Umumnya, diputuskan untuk dilakukan pembedahan pada kasus batuk darah berulang, dan tidak ada perbaikan dengan pemberian berbagai macam antijamur. Tentu, kondisi pasien harus dipertimbangkan. Pada pasien usia lanjut, paru sudah sangat rusak, atau secara teknis operasi sulit dilakukan; risikonya sangat tinggi. Maka, pembedahan mungkin bukan pilihan bijak.
Pencegahan
Kewaspadaan dini harus dipikirkan sejak awal, untuk mencegah munculnya mikosis paru. “Dengan mengetahui faktor risiko dan underlying disease yang dimiliki pasien, kita bisa memprediksi sejak awal apakah pasien memiliki potensi terjangkit mikosis, meski pasien belum menunjukkan gejala apa-apa,” tutur Dr. dr. Anna.

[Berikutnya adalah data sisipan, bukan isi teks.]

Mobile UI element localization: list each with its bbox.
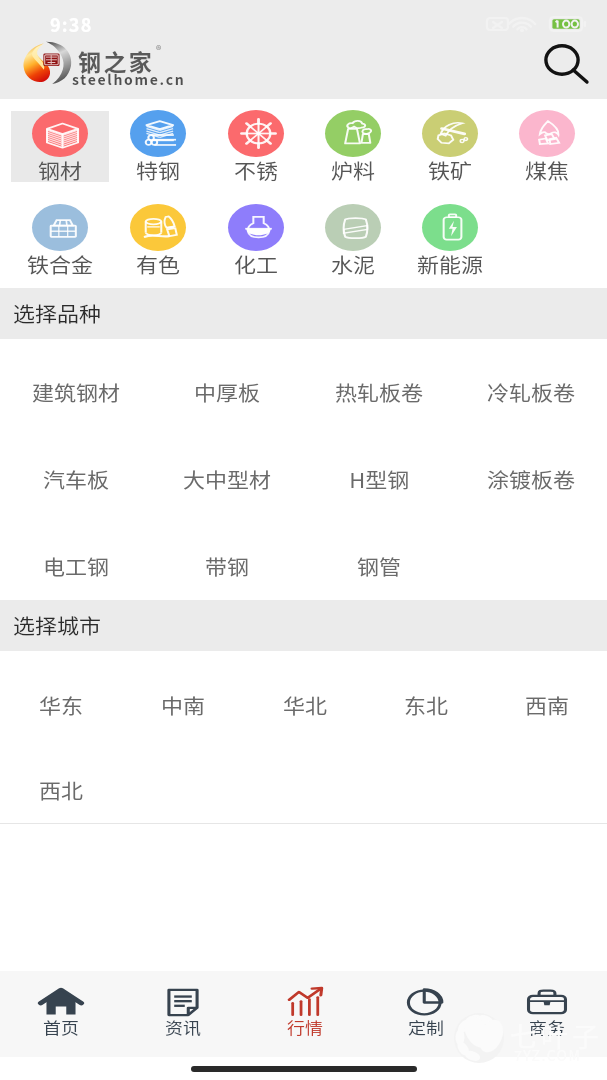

Yang pasti, segala faktor risiko dan underlying disease pasien harus diobati/dikendalikan dengan baik. “Pada pasien TB, pengobatan harus tuntas, agar tidak terjadi kavitas. Bila pasien mengalami imunokompromis, misalnya karena HIV, maka harus diobati. Pada pasien diabetes, gula darah harus terkontrol,” papar dr. Arifin.
Di beberapa negara maju, obat anti jamur sudah banyak diberikan pada pasien yang mendapat antibiotik. Pasien dengan pemakaian antibiotik >5 hari, harus diberi antijamur sebagai terapi profilaksis mencegah tumbuhnya jamur. Hal ini rasanya masih sulit diterapkan di Indonesia, mengingat harga obat antijamur yang relatif mahal. Sementara ini, upaya yang bisa dilakukan yakni mengendalikan faktor risiko dan underlying disease, serta selalu waspada akan tumbuhnya jamur.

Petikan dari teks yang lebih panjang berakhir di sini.